Re: Have you ever saved someone's life?
The first day I ever taught school, I looked over during snack time and one of my students was turning blue around the lips, frozen and locked up of horror on his face.
I ran over. pulled him to his feet, applied the Heimlich maneuver and a piece of apple shot across the room. It was stunning how well it worked. The class, a bunch of rowdy twelve-year-olds shouted in unison as the apple shot bullet-like, "Cool!"
At different times, I've plucked three toddlers out of the Gulf of Mexico face -down in the surf while their mothers were stretched out on their stomachs, eyes-closed and working on their tans.
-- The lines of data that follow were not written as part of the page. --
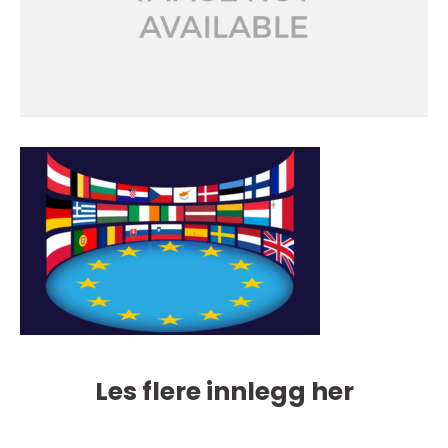
Les flere innlegg her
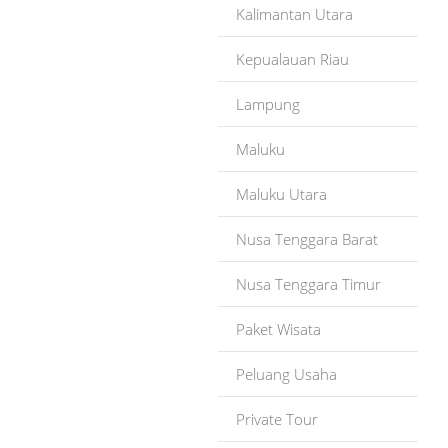
Kalimantan Utara
Kepualauan Riau
Lampung
Maluku
Maluku Utara
Nusa Tenggara Barat
Nusa Tenggara Timur
Paket Wisata
Peluang Usaha
Private Tour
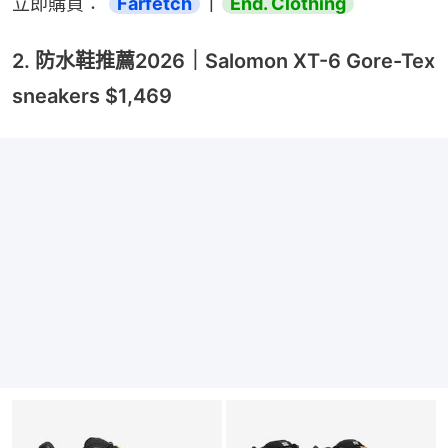
立即購買： 
Farfetch
｜
End. Clothing
2. 防水鞋推薦2026｜Salomon XT-6 Gore-Tex
sneakers $1,469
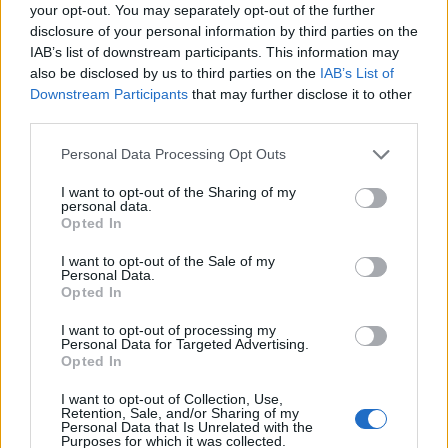
your opt-out. You may separately opt-out of the further
disclosure of your personal information by third parties on the
IAB’s list of downstream participants. This information may
also be disclosed by us to third parties on the
IAB’s List of
Downstream Participants
that may further disclose it to other
third parties.
Personal Data Processing Opt Outs
I want to opt-out of the Sharing of my
Δυτική Μάνη: Συνεχίζονται οι
personal data.
Opted In
προφεστιβαλικές δράσεις του 3ου Kardamili
Art Doc Festival
I want to opt-out of the Sale of my
Personal Data.
05/08/2026 20:32
Opted In
I want to opt-out of processing my
Personal Data for Targeted Advertising.
Opted In
I want to opt-out of Collection, Use,
Retention, Sale, and/or Sharing of my
Personal Data that Is Unrelated with the
Purposes for which it was collected.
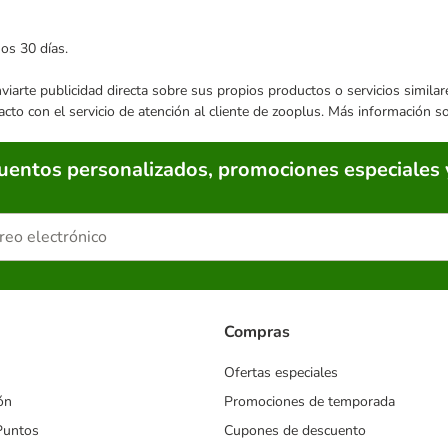
mos 30 días.
enviarte publicidad directa sobre sus propios productos o servicios simil
acto con el servicio de atención al cliente de zooplus. Más información 
cuentos personalizados, promociones especiales 
Compras
Ofertas especiales
ón
Promociones de temporada
Puntos
Cupones de descuento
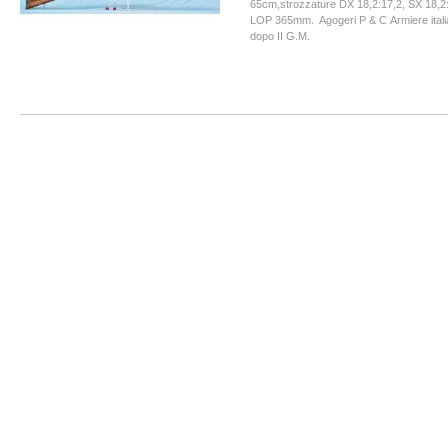
65cm,strozzature DX 18,2:17,2, SX 18,2:
LOP 365mm. Agogeri P & C Armiere italia
dopo II G.M.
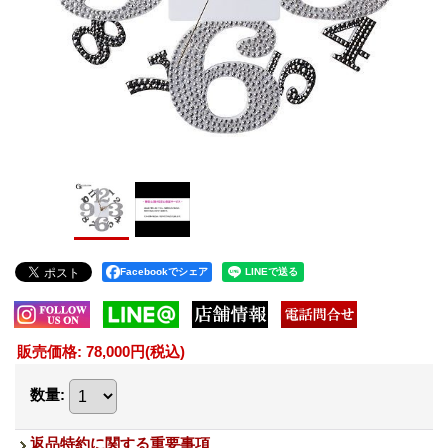
Facebookでシェア
販売価格
:
78,000円
(税込)
数量
:
返品特約に関する重要事項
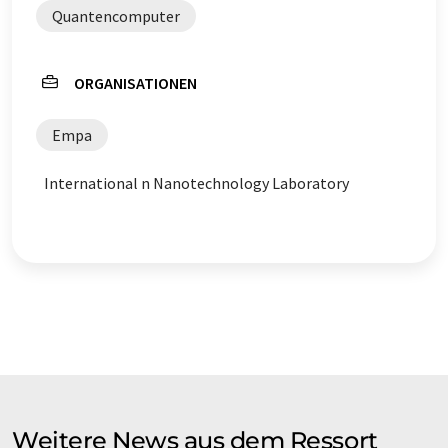
Quantencomputer
ORGANISATIONEN
Empa
International n Nanotechnology Laboratory
Weitere News aus dem Ressort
One ended up being life-flighted out but he survived with no brain damage.
Sooner or later, every surfer I know has pulled someone in trouble out of the water. The time I did, a man was being pulled out in a riptide and he had exhausted himself trying to swim ashore. He went down silently and no one would have even noticed, I just happened to notice in my periphery.
It's a myth that drowning/dying people are typically screaming their heads off. Too often, their fight to stay alive is so profound that they remain - eerily silent.
Have you ever noticed that when trying to save someone, your hormones seem to fire leaving you clear-headed and calm? Not at all like the irrational, emotional state one is in when creating them per Mr. Ploppy's mention.